Modeling the spatial layout of images beyond spatial pyramids

doi:10.1016/j.patrec.2012.07.019

Pattern Recognition Letters

Volume 33, Issue 16, 1 December 2012, Pages 2216-2223

https://doi.org/10.1016/j.patrec.2012.07.019 Get rights and content

Abstract

Several state-of-the-art image representations consist in averaging local statistics computed from patch-level descriptors. It has been shown by Boureau et al. that such average statistics suffer from two sources of variance. The first one comes from the fact that a finite set of local statistics are averaged. The second one is due to the variation in the proportion of object-dependent information between different images of the same class. For the problem of object classification, these sources of variance affect negatively the accuracy since they increase the overlap between class-conditional probabilities.

Our goal is to include information about the spatial layout of images in image signatures based on average statistics. We show that the traditional approach to including the spatial layout – the spatial pyramid (SP) – increases the first source of variance while only weakly reducing the second one. We therefore propose two complementary approaches to account for the spatial layout which are compatible with our goal of variance reduction. The first one models the spatial layout in an image-independent manner (as is the case of the SP) while the second one adapts to the image content. A significant benefit of these approaches with respect to the SP is that they do not incur an increase of the image signature dimensionality. We show on PASCAL VOC 2007, 2008 and 2009 the benefits of our approach.

Highlights

► State-of-the-art image representations consist in averaging local statistics. ► Our goal is to include information about spatial layout in image signatures. ► We propose and evaluate two complementary approaches. ► The first is image-independent and the second adapts to the image content. ► These methods present a significant benefit over spatial pyramid-based methods.

Introduction

One of the most successful approaches to describe the content of images is the bag-of-features (BOF). It consists in computing and aggregating statistics derived from local patch descriptors such as the SIFT (Lowe, 2004). The most popular variant of the BOF framework is certainly the bag-of-visual-words (BOV) which characterizes an image as a histogram of quantized local descriptors (Csurka et al., 2004, Sivic and Zisserman, 2003). In a nutshell, a codebook of prototypical descriptors is learned with k-means and each local descriptor is assigned to its closest centroid. These counts are then averaged over the image.

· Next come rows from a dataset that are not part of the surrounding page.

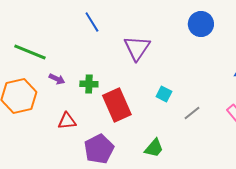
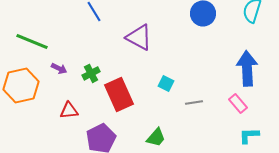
purple triangle: (137, 48) -> (139, 37), turned -36
green cross: (89, 84) -> (91, 73), turned -30
gray line: (192, 113) -> (194, 102), turned 30

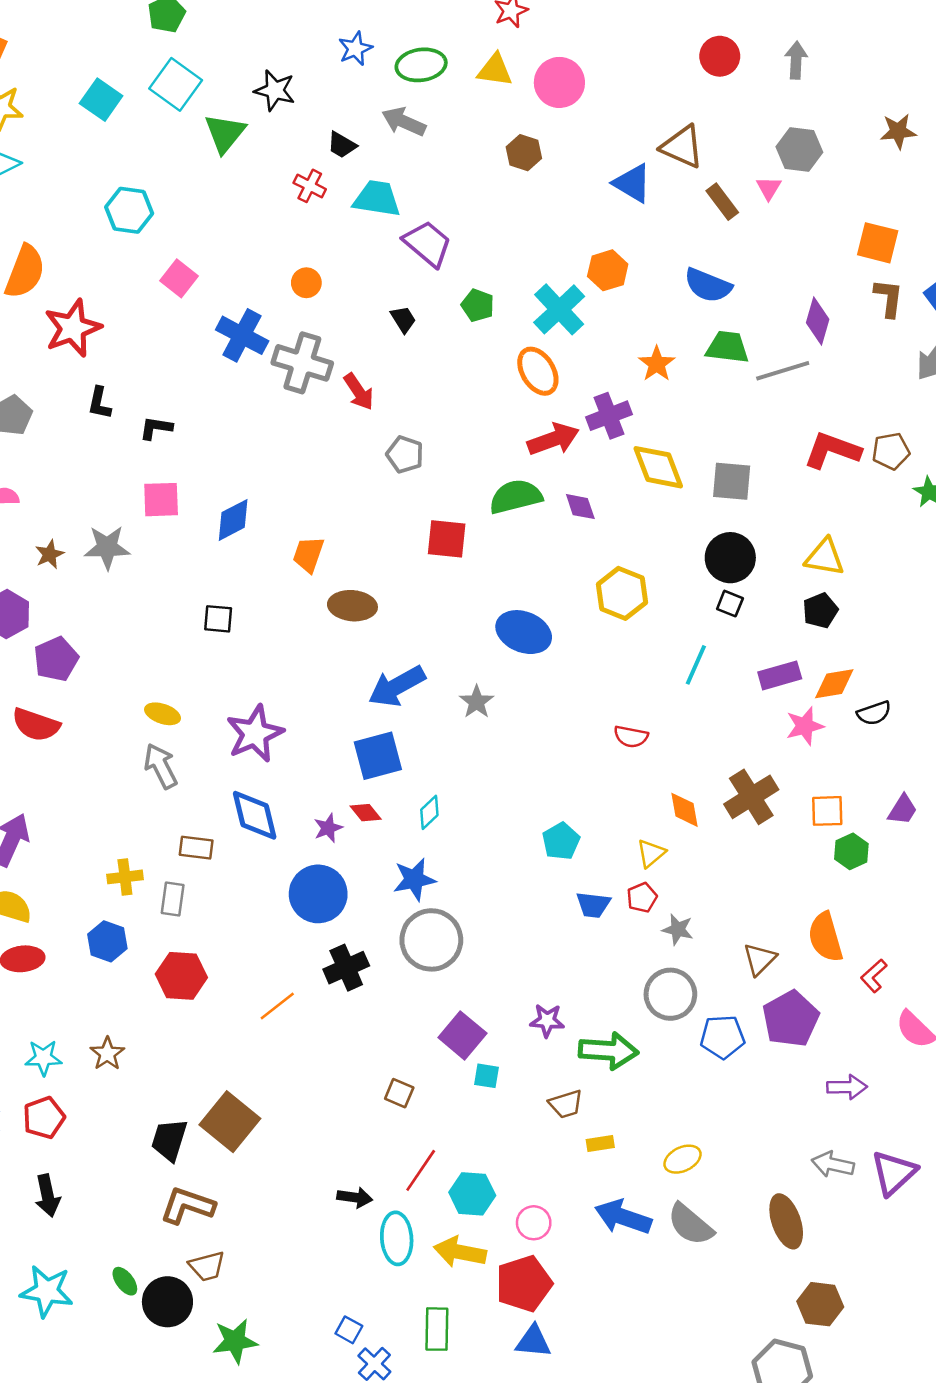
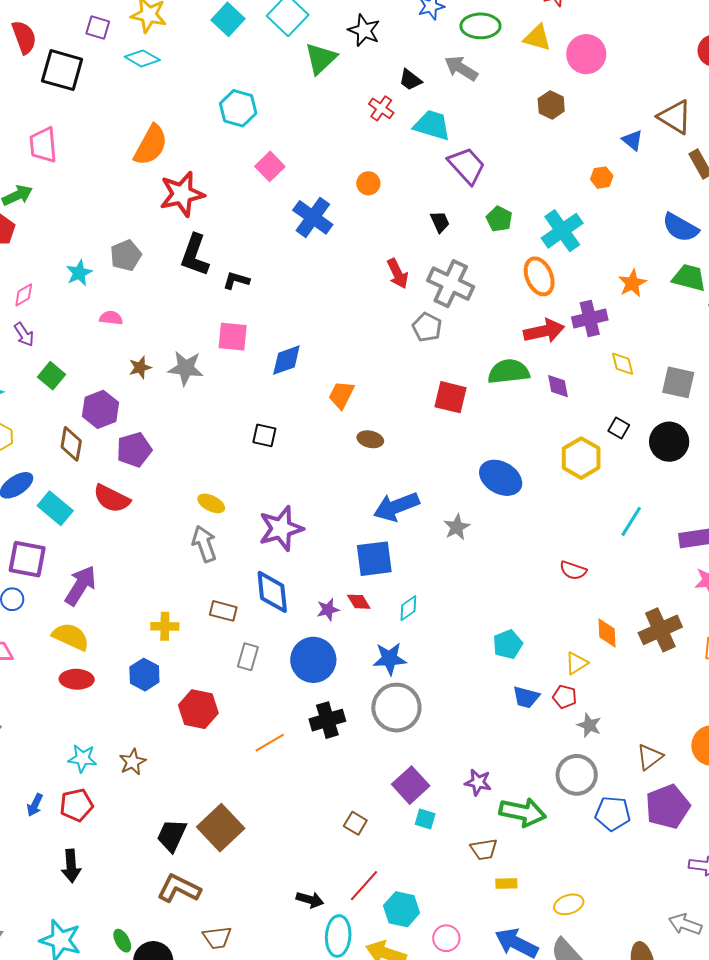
blue triangle: (632, 183) -> (632, 140), size x0.7
orange hexagon: (608, 270) -> (602, 178), moved, size x0.7
gray cross: (302, 363) -> (451, 284), moved
black L-shape: (99, 403) -> (195, 255), size x1.6
yellow diamond: (658, 467) -> (623, 364), size x0.6
black square: (730, 604) -> (619, 428), moved
brown ellipse: (352, 606) -> (370, 439), size x0.7
red pentagon: (642, 898) -> (565, 697), turned 30
gray rectangle: (173, 899) -> (248, 657), moved
brown trapezoid: (207, 1266) -> (217, 938), moved

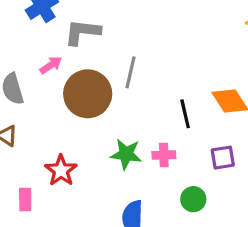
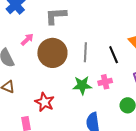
gray L-shape: (82, 32) -> (56, 16), moved
gray line: (131, 72) -> (85, 52), moved

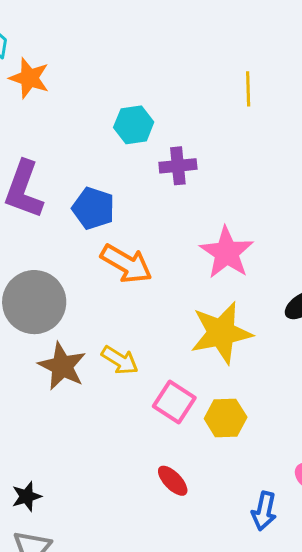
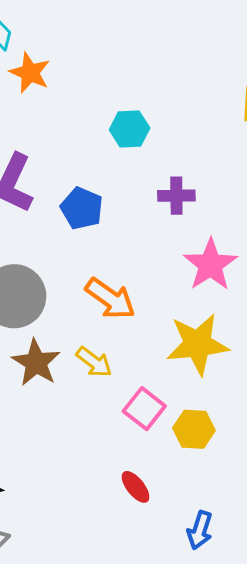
purple cross: (178, 166) -> (176, 196), moved
orange arrow: (126, 264) -> (110, 299), moved
blue arrow: (264, 511) -> (200, 530), moved

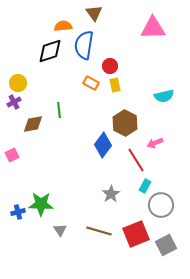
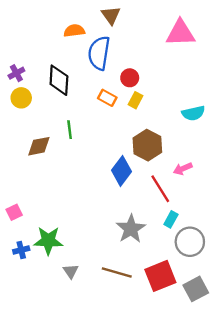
black diamond: (50, 51) -> (59, 80), moved, turned -68
yellow rectangle: (115, 85) -> (136, 100), turned 40
purple cross: (14, 102) -> (16, 73), moved
pink square: (12, 155) -> (14, 212), moved
gray star: (111, 194) -> (131, 229), size x1.4

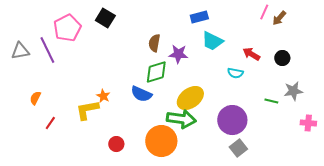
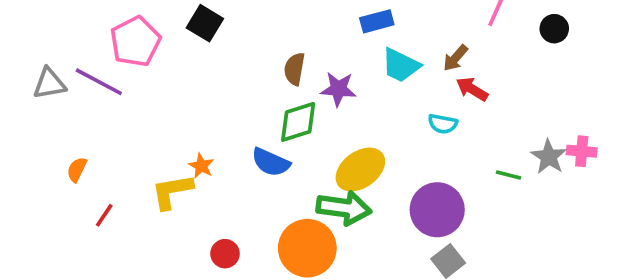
brown arrow: (279, 18) -> (455, 58), moved
purple line: (47, 50) -> (99, 82), turned -36
black circle: (282, 58) -> (554, 29), moved
gray star: (293, 91) -> (549, 157), turned -30
pink cross: (308, 123) -> (582, 151), moved

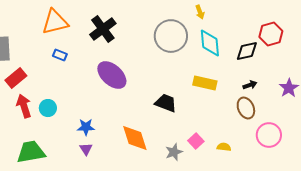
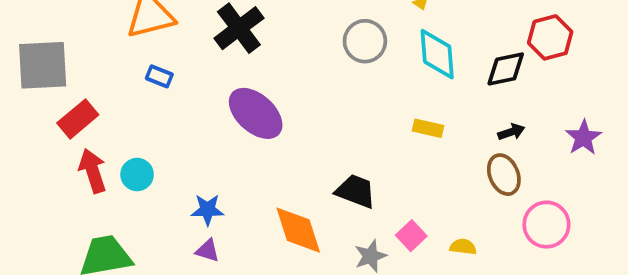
gray circle: (171, 36) -> (365, 41), size x0.7
yellow rectangle: (205, 83) -> (428, 128), size x0.7
black trapezoid: (166, 103) -> (356, 191), moved
purple triangle: (86, 149) -> (207, 250), turned -40

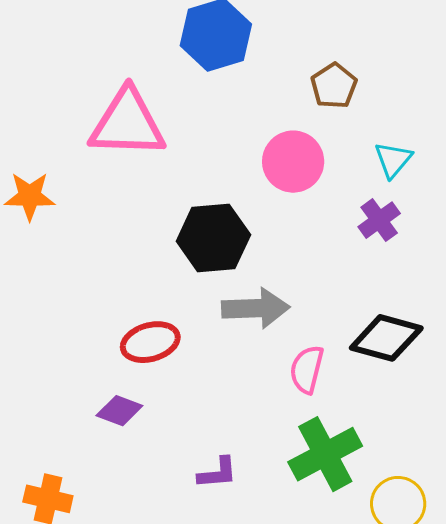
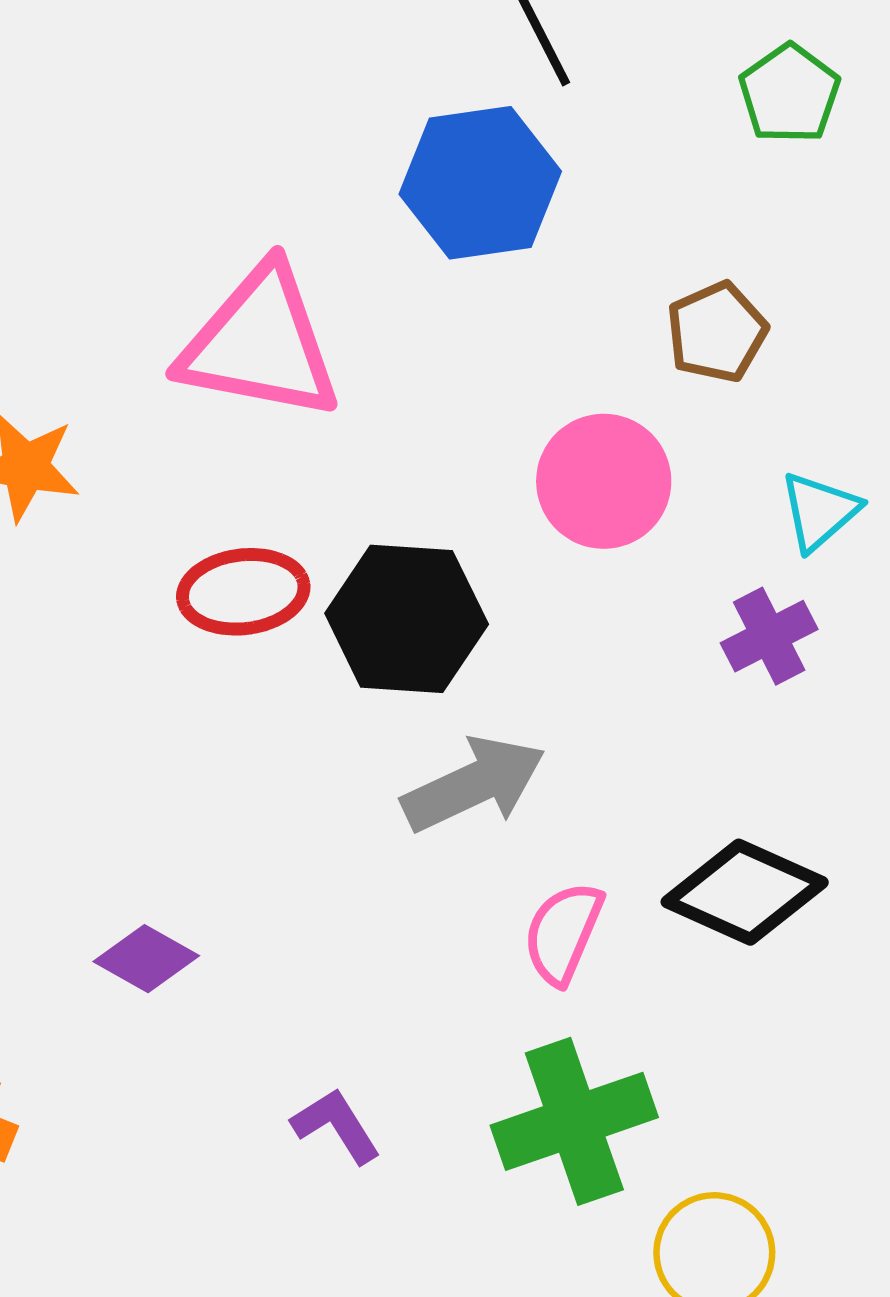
gray arrow: (256, 308) -> (474, 784), turned -32
red ellipse: (150, 342) -> (243, 592), moved
purple L-shape: (218, 473) -> (336, 1126), turned -126

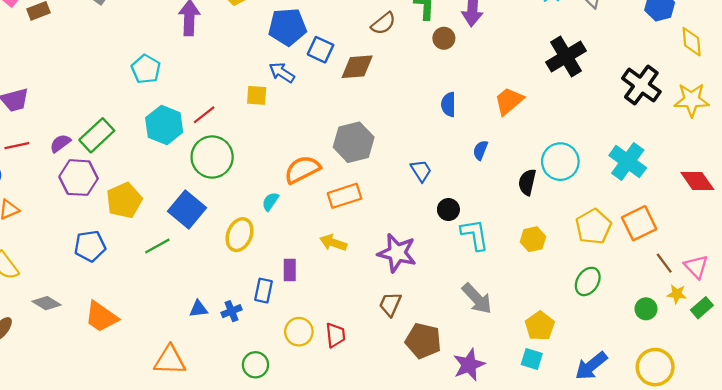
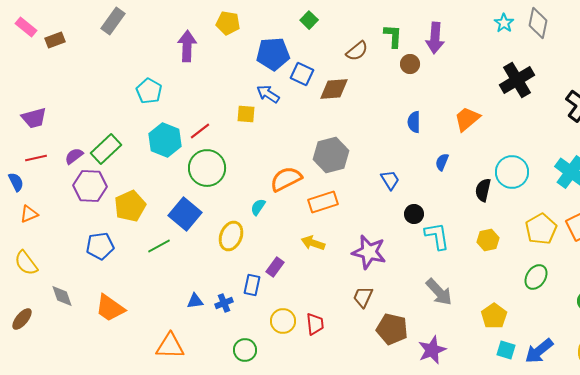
purple rectangle: (290, 270) -> (275, 267), turned 36
gray diamond: (47, 303) -> (62, 296), turned 40
cyan square: (532, 359) -> (506, 350), moved

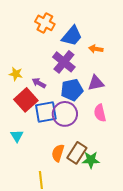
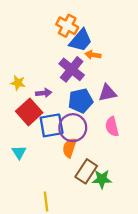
orange cross: (45, 23) -> (67, 26), moved
orange arrow: (96, 49) -> (93, 55), moved
purple arrow: (39, 83) -> (44, 93), turned 144
orange semicircle: (58, 153) -> (69, 148), moved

The BOV has been extended in several ways. For instance, the hard quantization can be replaced by a soft quantization to model the assignment uncertainty (Farquhar et al., 2005, van Gemert et al., 2008) or by other coding strategies such as sparse coding (Yang et al., 2009, Yang et al., 2010, Boureau et al., 2010). Also the average pooling can be replaced by a max pooling (Yang et al., 2009, Yang et al., 2010, Boureau et al., 2010, Boureau et al., 2010). Another extension is to include higher order statistics. Indeed, while the BOV is only concerned with the number of descriptors assigned to each codeword, the Fisher vector (FV) (Perronnin and Dance, 2007, Perronnin et al., 2010) as well as the related vector of locally aggregated descriptors (VLAD) (Jégou et al., 2010) and super-vector coding (SVC) (Zhou et al., 2010) also model the distribution of descriptors assigned to each codeword.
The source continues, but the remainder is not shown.